Our stance on nuclear power is not that it is too expensive to matter but that its promise is too important to subsidize.

Wasserman’s mischaracterization of our position on nuclear is not the only area where he misses the mark.

On nuclear waste, he states that the industry “can’t solve its waste problems.” This is just not true. The problem with solving the waste problem is not technical. It could be safely stored in Yucca Mountain or recycled or processed in any number of other ways that makes it perfectly safe for disposal. The problem is 100% political. For example, the Obama Administration’s fight to terminate Yucca Mountain is not based on a technical determination. It does not even want to allow the Nuclear Regulatory Commission to look at its feasibility. It is some other calculation that is driving the policy.

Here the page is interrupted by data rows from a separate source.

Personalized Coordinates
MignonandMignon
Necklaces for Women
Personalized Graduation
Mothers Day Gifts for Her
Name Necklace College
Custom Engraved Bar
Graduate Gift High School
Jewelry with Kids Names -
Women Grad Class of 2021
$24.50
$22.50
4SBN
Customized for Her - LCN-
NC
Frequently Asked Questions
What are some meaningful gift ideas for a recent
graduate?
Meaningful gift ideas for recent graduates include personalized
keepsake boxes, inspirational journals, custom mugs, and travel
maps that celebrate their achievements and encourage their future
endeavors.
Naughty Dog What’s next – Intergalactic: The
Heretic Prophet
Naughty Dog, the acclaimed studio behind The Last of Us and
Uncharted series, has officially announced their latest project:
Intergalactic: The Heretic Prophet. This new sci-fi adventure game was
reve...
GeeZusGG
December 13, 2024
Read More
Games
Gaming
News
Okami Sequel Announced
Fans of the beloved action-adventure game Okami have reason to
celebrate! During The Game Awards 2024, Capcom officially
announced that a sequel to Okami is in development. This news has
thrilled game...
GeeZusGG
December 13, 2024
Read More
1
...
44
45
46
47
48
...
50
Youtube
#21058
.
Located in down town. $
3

He states that it can not stop leaking radiation. While it is true that there have been a couple of highly publicized tritium leaks in recent weeks, it is also true that the nuclear industry has a long history of safe operations and that the NRC has done an outstanding job of ensuring that policies are in place to protect people and the environment from any such leaks. The Nuclear Regulatory Commission strictly regulates the nuclear industry and the industry has an exceptional safety record as a result. When problems are identified, they are either fixed or operations cease. If contamination occurs, it is cleaned.

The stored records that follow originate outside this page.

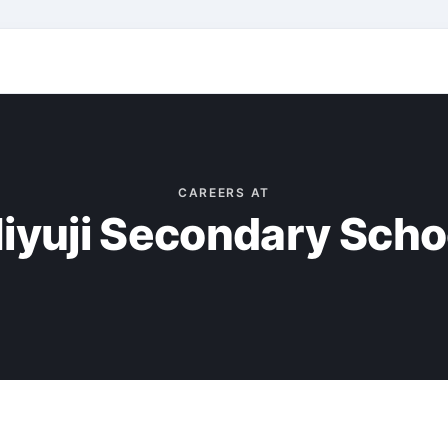
CAREERS AT
iyuji Secondary Scho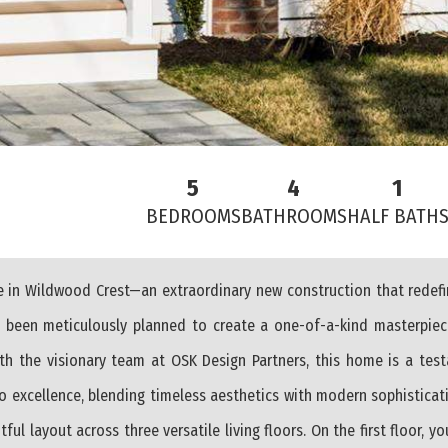
5
4
1
BEDROOMS
BATHROOMS
HALF BATH
ue in Wildwood Crest—an extraordinary new construction that redef
as been meticulously planned to create a one-of-a-kind masterpie
h the visionary team at OSK Design Partners, this home is a test
o excellence, blending timeless aesthetics with modern sophisticati
 layout across three versatile living floors. On the first floor, you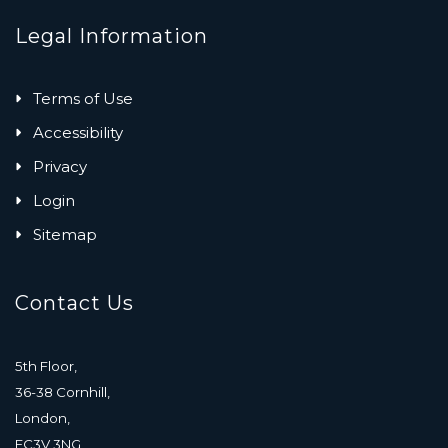
Legal Information
Terms of Use
Accessibility
Privacy
Login
Sitemap
Contact Us
5th Floor,
36-38 Cornhill,
London,
EC3V 3NG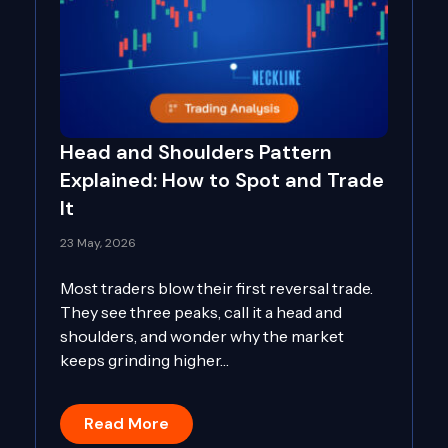
Head and Shoulders Pattern
Explained: How to Spot and Trade
It
23 May, 2026
Most traders blow their first reversal trade.
They see three peaks, call it a head and
shoulders, and wonder why the market
keeps grinding higher…
Read More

He states that the industry can not pay for itself or insure itself. On these points, Wasserman has a point, to a point. Industry is asking for subsidies as it attempts to restart itself after a 30 year hiatus. These initial subsidies have some justification given the massive risk that government policy poses and the way government played an integral role in shutting down nuclear in the past. These subsidies should be used to transition into an environment where the industry can support itself. So whether or not the nuclear industry can or can not pay for itself has yet to be seen. As for insurance, the Price-Anderson insurance program was put in place to ensure that the United States had a nuclear industry capable of support our national security requirements. In a perfect world, the program could be ended, however, industry does pay for the insurance as part of the framework and it fulfills the requirements of the Price-Anderson Act with private funding.

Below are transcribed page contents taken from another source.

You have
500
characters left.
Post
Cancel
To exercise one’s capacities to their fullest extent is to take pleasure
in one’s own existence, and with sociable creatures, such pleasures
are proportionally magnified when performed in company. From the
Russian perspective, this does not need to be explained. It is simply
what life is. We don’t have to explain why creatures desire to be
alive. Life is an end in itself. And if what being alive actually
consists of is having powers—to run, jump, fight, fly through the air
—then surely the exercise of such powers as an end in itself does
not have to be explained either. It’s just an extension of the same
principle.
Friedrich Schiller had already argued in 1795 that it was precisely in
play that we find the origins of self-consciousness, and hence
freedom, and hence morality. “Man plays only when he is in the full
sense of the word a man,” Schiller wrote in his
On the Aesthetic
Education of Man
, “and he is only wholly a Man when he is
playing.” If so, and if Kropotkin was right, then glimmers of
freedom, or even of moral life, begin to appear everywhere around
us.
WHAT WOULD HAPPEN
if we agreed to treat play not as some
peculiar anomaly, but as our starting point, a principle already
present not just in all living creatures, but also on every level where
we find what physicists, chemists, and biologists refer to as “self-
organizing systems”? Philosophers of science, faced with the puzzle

And finally, he makes the same tired arguments that new nuclear plants take too long to build. He claims that with licensing and construction uncertainty the soonest a new plant could come on line is within seven years. Perhaps he is correct on this, but that is not a reason to forgo nuclear power. Just think, had the U.S. started in 2003, we would be bringing our first plant on line today. And once the first one is here, more can follow quickly. So if we start today, we could begin bringing our new fleet of nuclear reactors on line by 2017. Similar arguments are made by the anti-drilling crowd, but if those companies who want to build new nuclear or drill in new areas deem a project profitable, why should length stop them?

That is not too long to wait for an energy revolution. And maybe that is what Mr. Wasserman is afraid of.